Each year, 1,000 or so words enter the English language by officially making it into an authority like the Oxford English Dictionary. But it’s a lot easier to add a new word to the dictionary than it is to take one away—even a little-used one like dischuffed. A look at the process by which dictionaries eliminate words from their roundups reveals that it’s actually pretty hard for a word to get the boot.

“We rarely take words out of our dictionaries,” says Mary O’Neill, managing editor of the largest single-volume English language dictionary, the unabridged Collins English Dictionary, which clocks in at 2,305 pages. “This is especially true of our larger dictionaries. If we find that a word has fallen out of general use, or is not used as much as it was before, we usually label such words as ‘obsolete,’ ‘archaic,’ or ‘old-fashioned’ rather than deleting them entirely.”

As examples of words that have stuck around despite having fallen out of use, she points to dandiprat—“a small boy”—and healthsome, which means “salubrious.” “We are always aware that someone, somewhere may look for the word at some point,” she says.

Moreover, since print dictionaries are designed for different audiences—from children to second-language learners—it’s rare for a word to be categorically eliminated. As lexicographer Diane Nicholls tells me, “If a word isn’t in one dictionary, you’ll probably find it in another if you look at enough of them.”  

That said, lexicographers do have a process for deciding whether it’s fair to label a word as obsolete—the final resting place of an obscure or out-of-use word. The evidence for whether a word is in current use, or “quotation evidence,” comes from analyzing huge databases of written and spoken language, collected from a range of sources including academic journals, novels, newspapers, magazines, blogs, emails, social media, TV, and radio. Collins relies on its constantly updated, 4.5 billion-word computer-compiled database of language in current use, while the OED refers to its database of 2.5 billion words.

Peter Gilliver, senior editor of the Oxford English Dictionary, OED historian and author of The Making of the OED, explains that the labeling of a word as obsolete relies on fairly conclusive evidence based on a set of rules. Words that have fallen out of use because the item is no longer used today, for example Albertype (an early kind of photograph), but which would still be useful for historians or historical novelists, would be labeled Now hist.
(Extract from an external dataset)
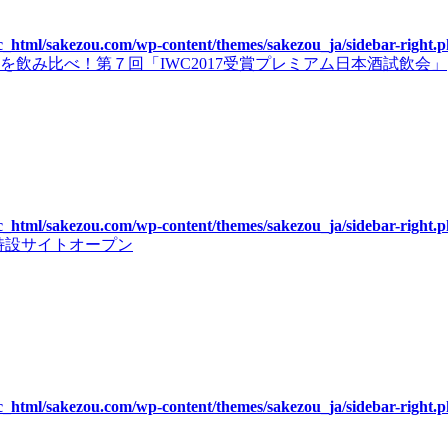
c_html/sakezou.com/wp-content/themes/sakezou_ja/sidebar-right.
飲み比べ！第７回「IWC2017受賞プレミアム日本酒試飲会」
c_html/sakezou.com/wp-content/themes/sakezou_ja/sidebar-right.
』特設サイトオープン
c_html/sakezou.com/wp-content/themes/sakezou_ja/sidebar-right.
To be labeled Obs., the general rule “is that if we can find no quotation evidence for an item that dates from 1930 or later, we label the item as obsolete.” Depending on the size and audience of the print version of the dictionary, those words may or may not survive a cull. But even obsolete words remain in the online reference.
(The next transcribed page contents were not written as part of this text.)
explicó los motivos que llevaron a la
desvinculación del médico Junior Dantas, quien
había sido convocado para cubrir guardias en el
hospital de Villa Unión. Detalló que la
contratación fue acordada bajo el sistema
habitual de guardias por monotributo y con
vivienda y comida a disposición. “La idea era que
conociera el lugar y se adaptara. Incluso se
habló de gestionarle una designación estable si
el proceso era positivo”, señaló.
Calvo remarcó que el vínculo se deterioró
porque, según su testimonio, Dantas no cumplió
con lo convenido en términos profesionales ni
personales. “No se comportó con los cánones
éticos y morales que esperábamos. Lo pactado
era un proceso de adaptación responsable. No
Some words avoid obsolescence if they are formed from compounds of currently used words, even if they themselves do not meet the criteria above. “Because a word like livery is still current,” Gilliver says, “we don’t mark the extremely scarce derivative liveryless as obsolete because it is formed from elements which are still current and could be re-formed at any time.” But if the word hasn’t been in use since 1800, even compound ones get labeled obsolete.

The real pruning of a dictionary comes at a much earlier stage: A word has to be pretty popular to make it into the dictionary in the first place. Print dictionaries tend to be particularly careful about adding trendy new words, since they can come and go from common parlance quite quickly.
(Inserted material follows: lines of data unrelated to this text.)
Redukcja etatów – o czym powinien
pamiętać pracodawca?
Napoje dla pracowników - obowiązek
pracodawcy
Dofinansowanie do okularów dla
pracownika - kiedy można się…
By contrast, “archaic or dated expressions are arguably the sort of word that people like to look up,” says Angus Stevenson, head of content at Oxford Dictionaries. “Also, novelists often make an effort to use such unusual vocabulary.” Few are likely to lament, or perhaps even notice, if “information superhighway” or “cassingle” aren’t in the dictionary. (For the record, “information superhighway” appears in the latest completely new print edition of the OED, from 2010, but “cassingle” has been cut from print.)

Personally, I find it reassuring to know that dictionaries take such a long view of vocabulary. If I could no longer mock rowdy drinkers for their next-day crapulence, I would be most dischuffed.